▶ **Work request**
Your task is to transcribe all of the data below exactly, omitting the images.

▶ **Data shown**
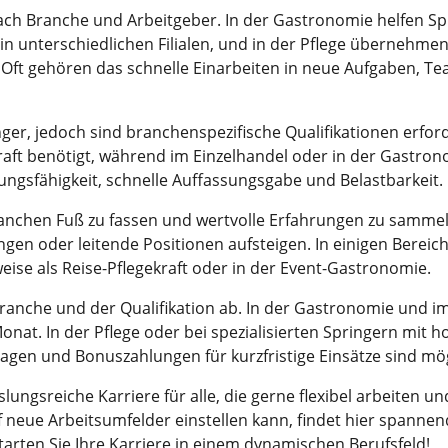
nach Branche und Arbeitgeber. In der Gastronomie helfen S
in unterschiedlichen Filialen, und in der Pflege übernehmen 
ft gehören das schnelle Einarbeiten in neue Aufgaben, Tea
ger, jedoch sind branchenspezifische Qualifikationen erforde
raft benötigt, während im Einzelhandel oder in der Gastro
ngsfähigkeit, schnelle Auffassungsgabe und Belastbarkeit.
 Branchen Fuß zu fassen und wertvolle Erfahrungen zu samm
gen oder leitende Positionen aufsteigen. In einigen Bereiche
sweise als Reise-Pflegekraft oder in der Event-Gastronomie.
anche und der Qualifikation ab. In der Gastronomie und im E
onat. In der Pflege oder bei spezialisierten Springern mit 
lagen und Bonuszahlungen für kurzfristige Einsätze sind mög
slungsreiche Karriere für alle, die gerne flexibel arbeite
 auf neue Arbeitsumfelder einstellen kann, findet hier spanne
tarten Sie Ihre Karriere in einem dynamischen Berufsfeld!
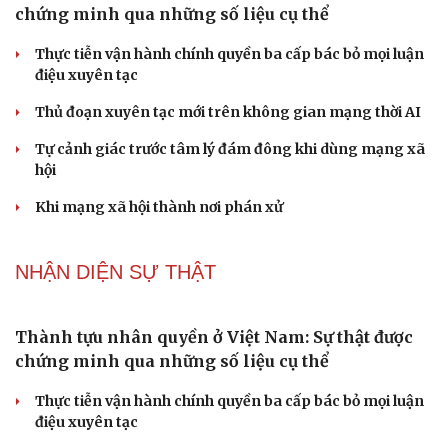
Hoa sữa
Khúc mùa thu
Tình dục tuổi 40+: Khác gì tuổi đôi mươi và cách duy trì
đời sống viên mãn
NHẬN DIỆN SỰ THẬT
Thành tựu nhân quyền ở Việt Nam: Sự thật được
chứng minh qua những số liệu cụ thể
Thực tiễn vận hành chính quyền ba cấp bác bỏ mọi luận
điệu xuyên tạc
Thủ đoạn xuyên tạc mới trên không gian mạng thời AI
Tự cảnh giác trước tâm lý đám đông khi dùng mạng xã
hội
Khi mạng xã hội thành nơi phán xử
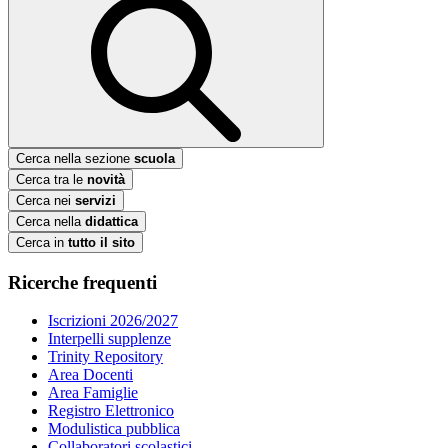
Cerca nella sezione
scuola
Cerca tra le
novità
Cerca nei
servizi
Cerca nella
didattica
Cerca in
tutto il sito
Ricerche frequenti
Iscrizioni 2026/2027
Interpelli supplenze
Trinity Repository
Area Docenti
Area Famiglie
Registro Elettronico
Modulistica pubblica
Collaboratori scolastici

▶ **Completed exercise**
nach Branche und Arbeitgeber. In der Gastronomie helfen S
in unterschiedlichen Filialen, und in der Pflege übernehmen 
ft gehören das schnelle Einarbeiten in neue Aufgaben, Tea
ger, jedoch sind branchenspezifische Qualifikationen erforde
raft benötigt, während im Einzelhandel oder in der Gastro
ngsfähigkeit, schnelle Auffassungsgabe und Belastbarkeit.
 Branchen Fuß zu fassen und wertvolle Erfahrungen zu samm
gen oder leitende Positionen aufsteigen. In einigen Bereiche
sweise als Reise-Pflegekraft oder in der Event-Gastronomie.
anche und der Qualifikation ab. In der Gastronomie und im E
onat. In der Pflege oder bei spezialisierten Springern mit 
lagen und Bonuszahlungen für kurzfristige Einsätze sind mög
slungsreiche Karriere für alle, die gerne flexibel arbeite
 auf neue Arbeitsumfelder einstellen kann, findet hier spanne
tarten Sie Ihre Karriere in einem dynamischen Berufsfeld!
Hoa sữa
Khúc mùa thu
Tình dục tuổi 40+: Khác gì tuổi đôi mươi và cách duy trì
đời sống viên mãn
NHẬN DIỆN SỰ THẬT
Thành tựu nhân quyền ở Việt Nam: Sự thật được
chứng minh qua những số liệu cụ thể
Thực tiễn vận hành chính quyền ba cấp bác bỏ mọi luận
điệu xuyên tạc
Thủ đoạn xuyên tạc mới trên không gian mạng thời AI
Tự cảnh giác trước tâm lý đám đông khi dùng mạng xã
hội
Khi mạng xã hội thành nơi phán xử
Cerca nella sezione
scuola
Cerca tra le
novità
Cerca nei
servizi
Cerca nella
didattica
Cerca in
tutto il sito
Ricerche frequenti
Iscrizioni 2026/2027
Interpelli supplenze
Trinity Repository
Area Docenti
Area Famiglie
Registro Elettronico
Modulistica pubblica
Collaboratori scolastici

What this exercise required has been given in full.